● **TASK BRIEF**:
No line before the one holding "spracovaním osobných údajov" is wanted; restate word for word that line and all lines after it to the end of the entries, excluding pictures.

● **DATA EXCERPTS**:

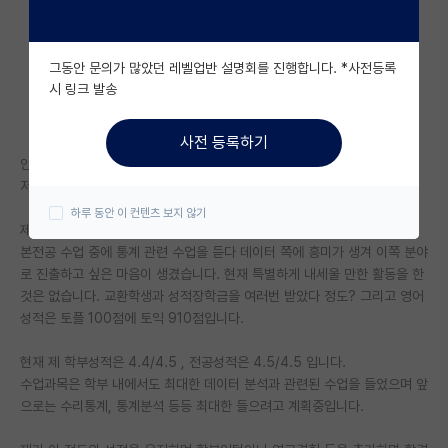
자유 게시판(아무개랩)
그동안 문의가 많았던 레벨업반 설명회를 진행합니다. *사전등록
미국 유학 게시판
시 링크 발송
미국 대학원 합격 후기 게시판
사전 등록하기
대학원생 모집 게시판
안녕하세요.
저는 지거국에서 재학 중인 3학년 학생입니다.
대학원 합격 후기 게시판
하루 동안 이 컨텐츠 보지 않기
제가 본전공은 경제학인데 이번 학기부터 통계학 복전을 시작했습니다. 제
연구실(PI) 홍보 게시판
본전공 수업 중에 통계 관련 수업을 듣다 데이터 쪽에 흥미가 생겨 이쪽 분야
로 진출하고 싶은 마음이 생겼습니다. 현재 특별하게 내세울 만한 활동을 한
석박사 채용 정보 게시판
것은 없습니다. 교환학생과 성적장학금을 여러번 받았다 정도? 그리고 영어
성적은 토플 100점에 토익 910점입니다.
임용 정보 게시판
학부 인턴 게시판
현재 제 학부성적은 4.4/4.5 , 전공성적은 4.5/4.5 입니다.
수업과목은 학부 내에서도 최대한 데이터 분석과 관련된 수업을 들었으며 앞
취업 게시판
으로는 수리통계, 통계분석 등등 최대한 들으려고 계획중입니다.
임용 후기 게시판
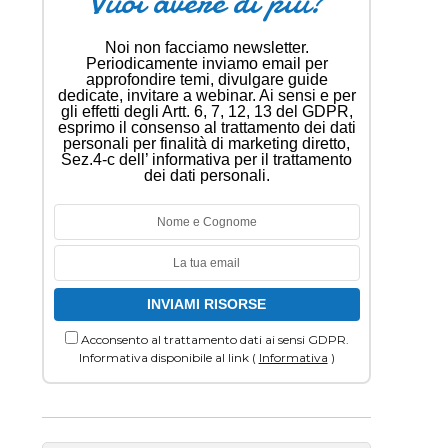
Vuoi avere di più?
Noi non facciamo newsletter.
Periodicamente inviamo email per
approfondire temi, divulgare guide
dedicate, invitare a webinar. Ai sensi e per
gli effetti degli Artt. 6, 7, 12, 13 del GDPR,
esprimo il consenso al trattamento dei dati
personali per finalità di marketing diretto,
Sez.4-c dell’ informativa per il trattamento
dei dati personali.
Acconsento al trattamento dati ai sensi GDPR.
Informativa disponibile al link (
Informativa
)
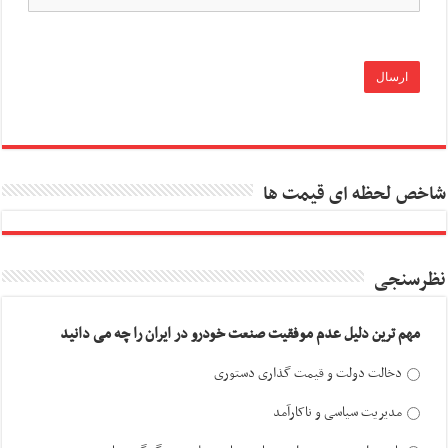
شاخص لحظه ای قیمت ها
نظرسنجی
مهم ترین دلیل عدم موفقیت صنعت خودرو در ایران را چه می دانید
دخالت دولت و قیمت گذاری دستوری
مدیریت سیاسی و ناکارآمد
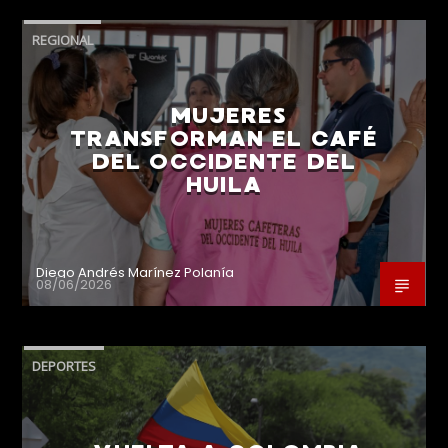
REGIONAL
MUJERES
TRANSFORMAN EL CAFÉ
DEL OCCIDENTE DEL
HUILA
Diego Andrés Marínez Polanía
08/06/2026
DEPORTES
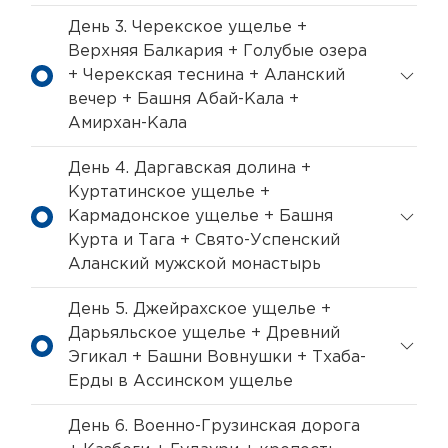
День 3. Черекское ущелье +
Верхняя Балкария + Голубые озера
+ Черекская теснина + Аланский
вечер + Башня Абай-Кала +
Амирхан-Кала
День 4. Даргавская долина +
Куртатинское ущелье +
Кармадонское ущелье + Башня
Курта и Тага + Свято-Успенский
Аланский мужской монастырь
День 5. Джейрахское ущелье +
Дарьяльское ущелье + Древний
Эгикал + Башни Вовнушки + Тхаба-
Ерды в Ассинском ущелье
День 6. Военно-Грузинская дорога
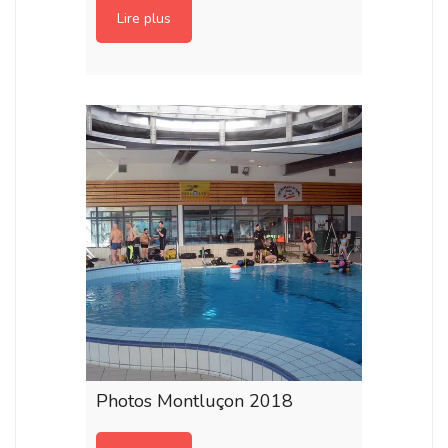
Lire plus
Photos Montluçon 2018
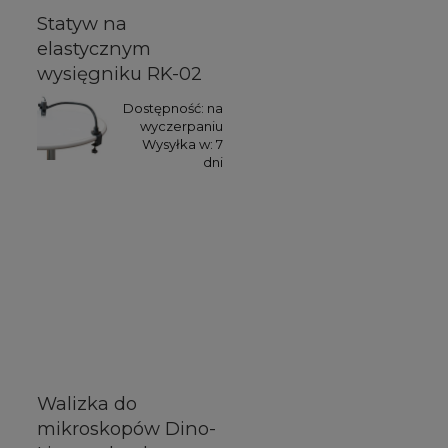
Statyw na
elastycznym
wysięgniku RK-02
Dostępność:
na
wyczerpaniu
Wysyłka w:
7
dni
Walizka do
mikroskopów Dino-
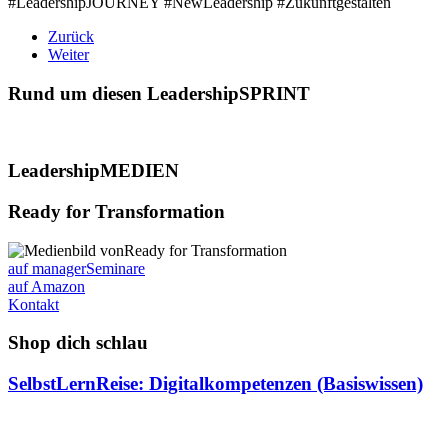
#LeadershipJOURNEY #NewLeadership #Zukunftgestalten
Zurück
Weiter
Rund um diesen LeadershipSPRINT
LeadershipMEDIEN
Ready for Transformation
auf managerSeminare
auf Amazon
Kontakt
Shop dich schlau
SelbstLernReise: Digitalkompetenzen (Basiswissen)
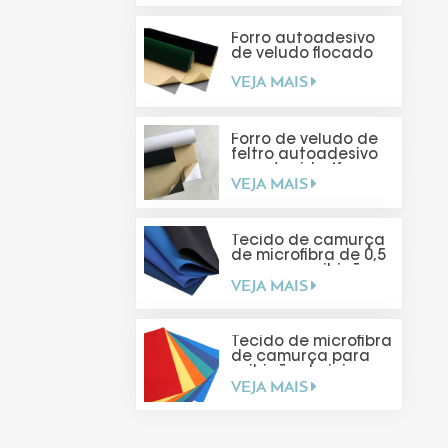
Forro autoadesivo
de veludo flocado
VEJA MAIS
Forro de veludo de
feltro autoadesivo
para tecido (faça
VEJA MAIS
você mesmo)
Tecido de camurça
de microfibra de 0,5
mm para exibição
VEJA MAIS
de joias
Tecido de microfibra
de camurça para
exibição de joias
VEJA MAIS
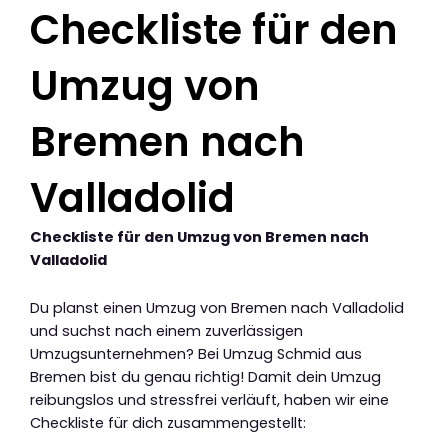
Checkliste für den
Umzug von
Bremen nach
Valladolid
Checkliste für den Umzug von Bremen nach
Valladolid
Du planst einen Umzug von Bremen nach Valladolid
und suchst nach einem zuverlässigen
Umzugsunternehmen? Bei Umzug Schmid aus
Bremen bist du genau richtig! Damit dein Umzug
reibungslos und stressfrei verläuft, haben wir eine
Checkliste für dich zusammengestellt:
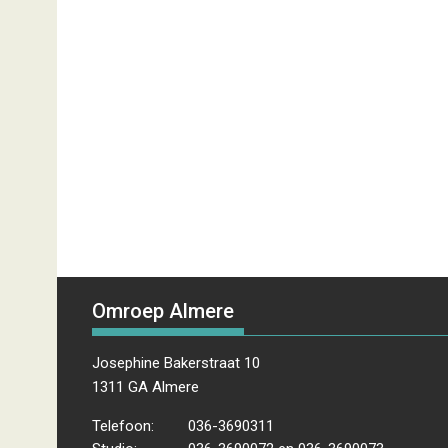
Omroep Almere
Josephine Bakerstraat 10
1311 GA Almere
Telefoon:
036-3690311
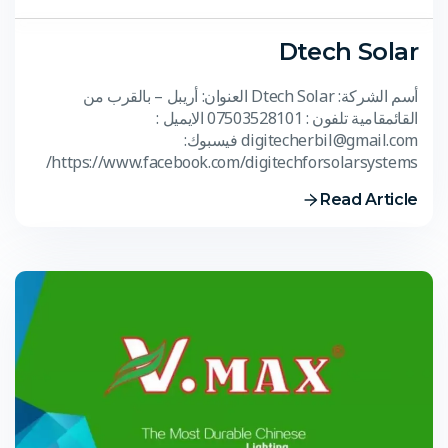
Dtech Solar
أسم الشركة: Dtech Solar العنوان: أريبل – بالقرب من
القائمقامية تلفون : 07503528101 الايميل :
digitecherbil@gmail.com فيسبوك:
https://www.facebook.com/digitechforsolarsystems/
Read Article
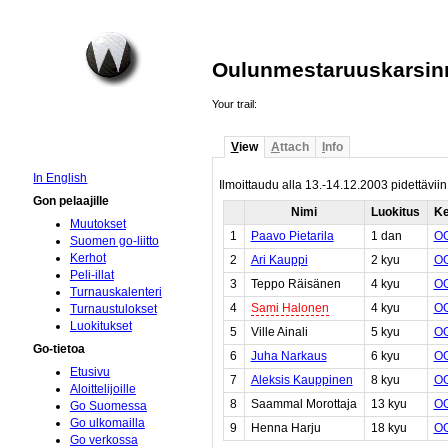
Oulunmestaruuskarsinna
Your trail:
V
iew
A
ttach
I
nfo
In English
Ilmoittaudu alla 13.-14.12.2003 pidettäviin
Gon pelaajille
Nimi
Luokitus
K
Muutokset
1
Paavo Pietarila
1 dan
O
Suomen go-liitto
Kerhot
2
Ari Kauppi
2 kyu
O
Peli-illat
3
Teppo Räisänen
4 kyu
O
Turnauskalenteri
4
Sami Halonen
4 kyu
O
Turnaustulokset
Luokitukset
5
Ville Ainali
5 kyu
O
Go-tietoa
6
Juha Narkaus
6 kyu
O
Etusivu
7
Aleksis Kauppinen
8 kyu
O
Aloittelijoille
8
Saammal Morottaja
13 kyu
O
Go Suomessa
Go ulkomailla
9
Henna Harju
18 kyu
O
Go verkossa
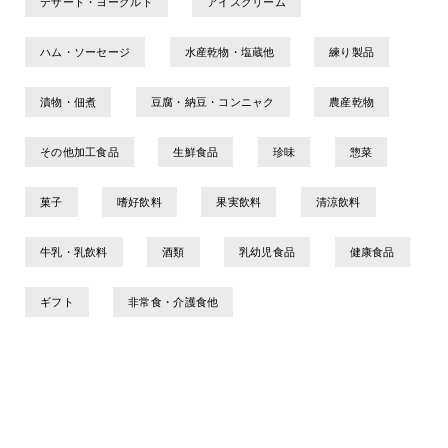
デザート・ヨーグルト
アイスクリーム
ハム・ソーセージ
水産乾物・塩蔵他
練り製品
漬物・佃煮
豆腐・納豆・コンニャク
農産乾物
その他加工食品
生鮮食品
珍味
惣菜
菓子
嗜好飲料
果実飲料
清涼飲料
牛乳・乳飲料
酒類
乳幼児食品
健康食品
ギフト
非常食・介護食他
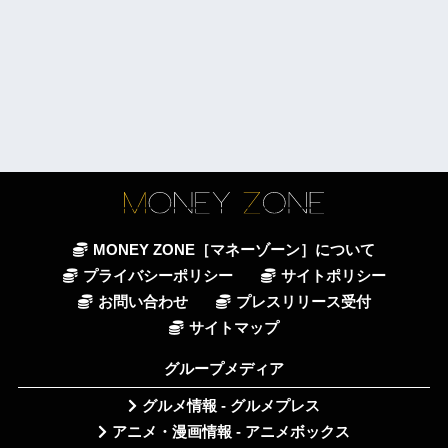
MONEY ZONE［マネーゾーン］について
プライバシーポリシー
サイトポリシー
お問い合わせ
プレスリリース受付
サイトマップ
グループメディア
グルメ情報 - グルメプレス
アニメ・漫画情報 - アニメボックス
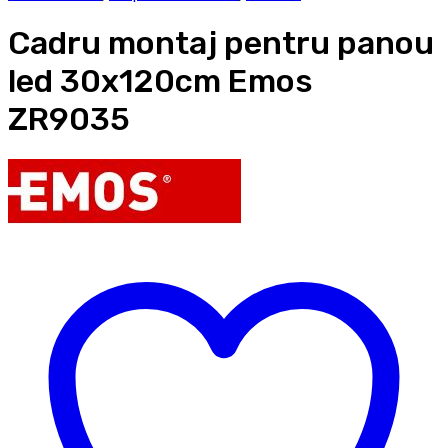
Cadru montaj pentru panou
led 30x120cm Emos
ZR9035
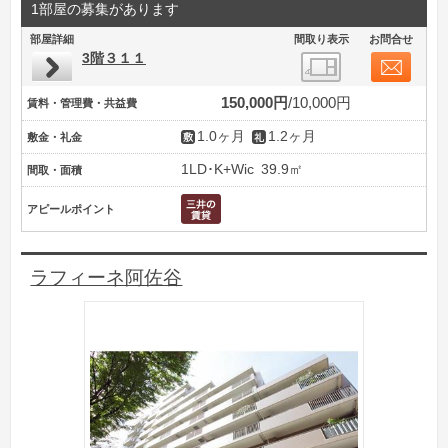
1部屋の募集があります
部屋詳細
間取り表示
お問合せ
3階３１１
150,000円
10,000円
賃料・管理費・共益費
1.0ヶ月
1.2ヶ月
敷金・礼金
1LD･K+Wic
39.9㎡
間取・面積
アピールポイント
ラフィーネ阿佐谷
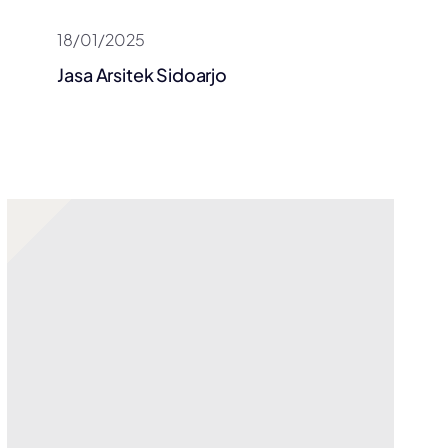
18/01/2025
Jasa Arsitek Sidoarjo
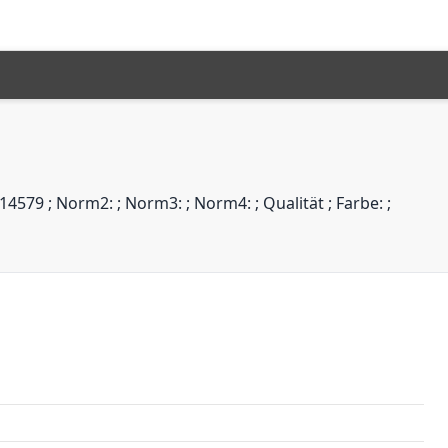
4579 ; Norm2: ; Norm3: ; Norm4: ; Qualität ; Farbe: ;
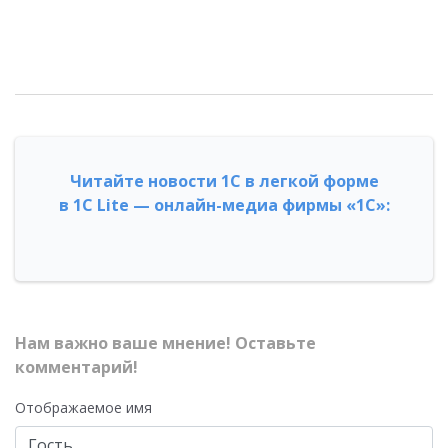
Читайте новости 1С в легкой форме
в 1С Lite — онлайн-медиа фирмы «1С»:
Нам важно ваше мнение! Оставьте
комментарий!
Отображаемое имя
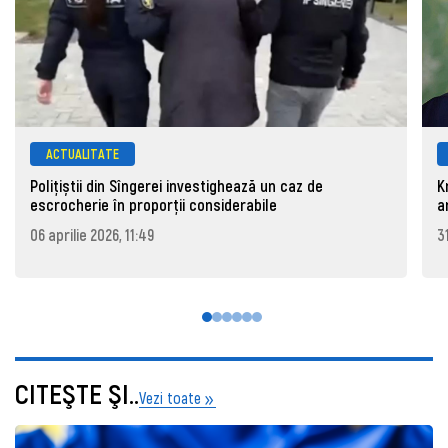
ACTUALITATE
Polițiștii din Sîngerei investighează un caz de
K
escrocherie în proporții considerabile
a
06 aprilie 2026, 11:49
3
CITEŞTE ŞI..
Vezi toate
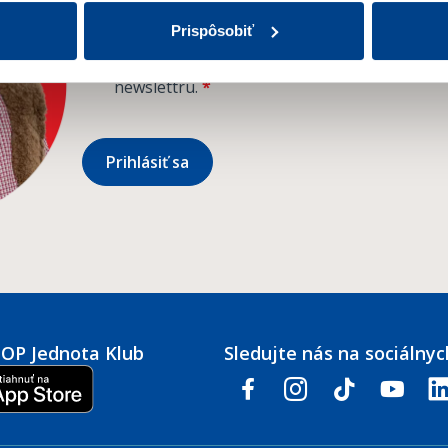
Prispôsobiť
Súhlasím so
spracovaním osobných údajov
v
newslettru.
*
Prihlásiť sa
COOP Jednota Klub
Sledujte nás na sociálnyc
facebook
instagram
tiktok
youtube
link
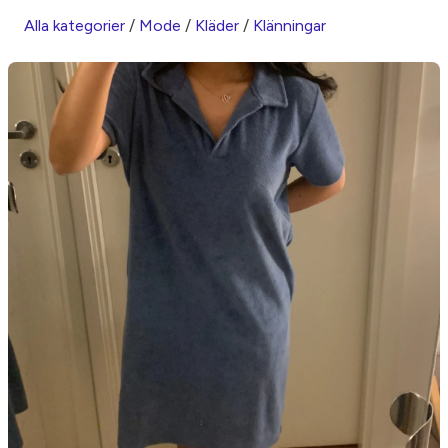
Alla kategorier
/
Mode
/
Kläder
/
Klänningar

● **OUTPUT FOR THIS EXERCISE**:
spracovaním osobných údajov
v
newslettru.
*
Prihlásiť sa
COOP Jednota Klub
Sledujte nás na sociálnyc
facebook
instagram
tiktok
youtube
link
Alla kategorier
/
Mode
/
Kläder
/
Klänningar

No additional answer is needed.